[Data items]
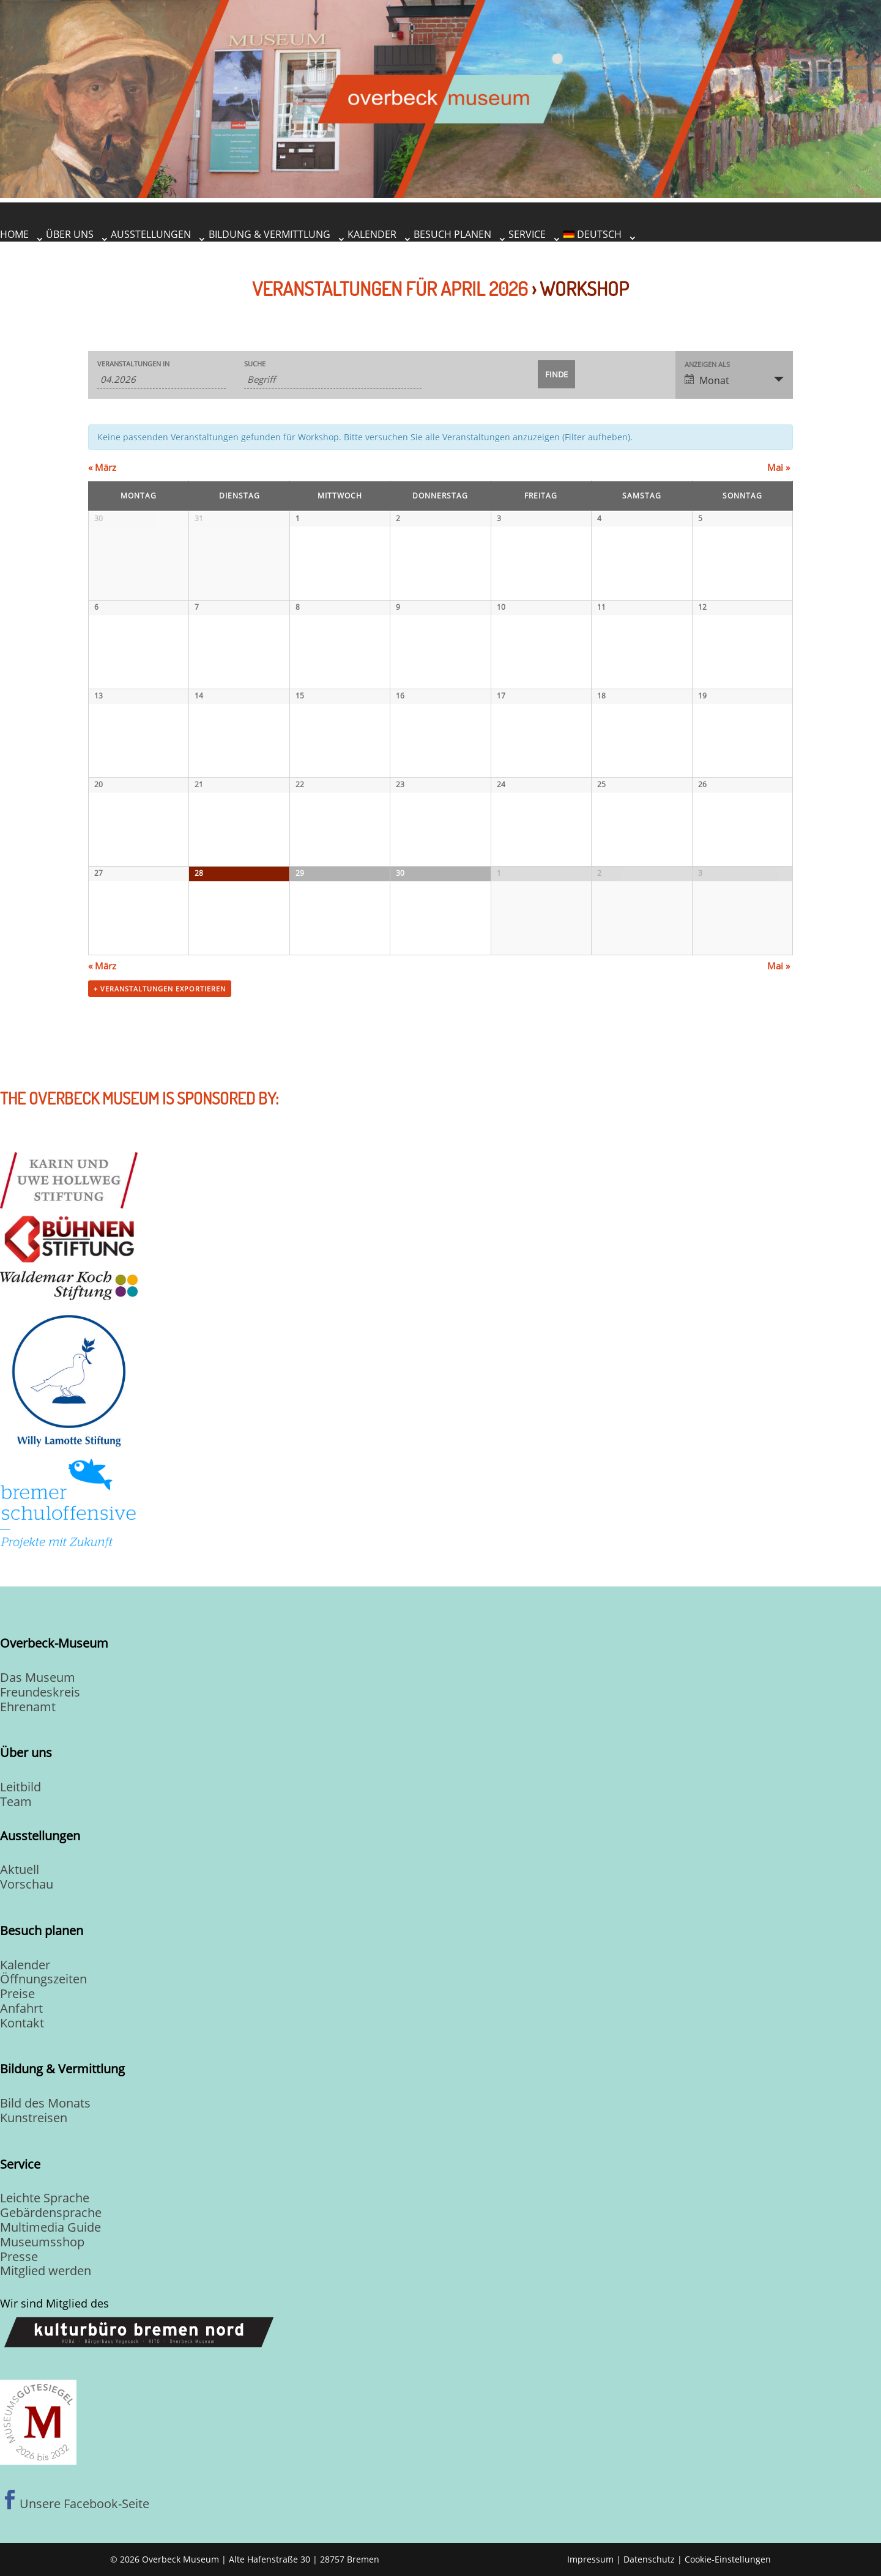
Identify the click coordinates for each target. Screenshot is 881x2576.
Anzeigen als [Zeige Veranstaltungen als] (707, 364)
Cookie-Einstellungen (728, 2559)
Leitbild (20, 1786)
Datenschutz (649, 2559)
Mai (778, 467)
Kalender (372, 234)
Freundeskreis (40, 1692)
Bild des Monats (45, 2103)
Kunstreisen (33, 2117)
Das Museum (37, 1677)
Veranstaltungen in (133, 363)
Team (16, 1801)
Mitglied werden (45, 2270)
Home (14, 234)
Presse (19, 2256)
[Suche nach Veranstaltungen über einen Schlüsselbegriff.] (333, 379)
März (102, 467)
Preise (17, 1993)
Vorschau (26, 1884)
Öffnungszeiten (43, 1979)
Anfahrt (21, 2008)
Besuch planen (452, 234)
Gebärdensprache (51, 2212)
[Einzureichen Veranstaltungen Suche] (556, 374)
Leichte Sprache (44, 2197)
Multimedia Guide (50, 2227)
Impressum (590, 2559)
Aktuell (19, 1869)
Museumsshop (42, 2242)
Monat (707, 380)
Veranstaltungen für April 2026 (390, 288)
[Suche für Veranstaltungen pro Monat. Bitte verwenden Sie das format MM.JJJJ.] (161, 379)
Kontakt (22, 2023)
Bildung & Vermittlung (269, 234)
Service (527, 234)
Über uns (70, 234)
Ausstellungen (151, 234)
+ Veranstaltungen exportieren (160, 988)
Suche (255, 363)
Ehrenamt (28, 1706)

# [Problem description]
Word for word, repeat all of the entries above, leaving out the pictures.

# [Written response]
Identify the click coordinates for each target. Screenshot is 881x2576.
Anzeigen als [Zeige Veranstaltungen als] (707, 364)
Cookie-Einstellungen (728, 2559)
Leitbild (20, 1786)
Datenschutz (649, 2559)
Mai (778, 467)
Kalender (372, 234)
Freundeskreis (40, 1692)
Bild des Monats (45, 2103)
Kunstreisen (33, 2117)
Das Museum (37, 1677)
Veranstaltungen in (133, 363)
Team (16, 1801)
Mitglied werden (45, 2270)
Home (14, 234)
Presse (19, 2256)
[Suche nach Veranstaltungen über einen Schlüsselbegriff.] (333, 379)
März (102, 467)
Preise (17, 1993)
Vorschau (26, 1884)
Öffnungszeiten (43, 1979)
Anfahrt (21, 2008)
Besuch planen (452, 234)
Gebärdensprache (51, 2212)
[Einzureichen Veranstaltungen Suche] (556, 374)
Leichte Sprache (44, 2197)
Multimedia Guide (50, 2227)
Impressum (590, 2559)
Aktuell (19, 1869)
Museumsshop (42, 2242)
Monat (707, 380)
Veranstaltungen für April 2026 (390, 288)
[Suche für Veranstaltungen pro Monat. Bitte verwenden Sie das format MM.JJJJ.] (161, 379)
Kontakt (22, 2023)
Bildung & Vermittlung (269, 234)
Service (527, 234)
Über uns (70, 234)
Ausstellungen (151, 234)
+ Veranstaltungen exportieren (160, 988)
Suche (255, 363)
Ehrenamt (28, 1706)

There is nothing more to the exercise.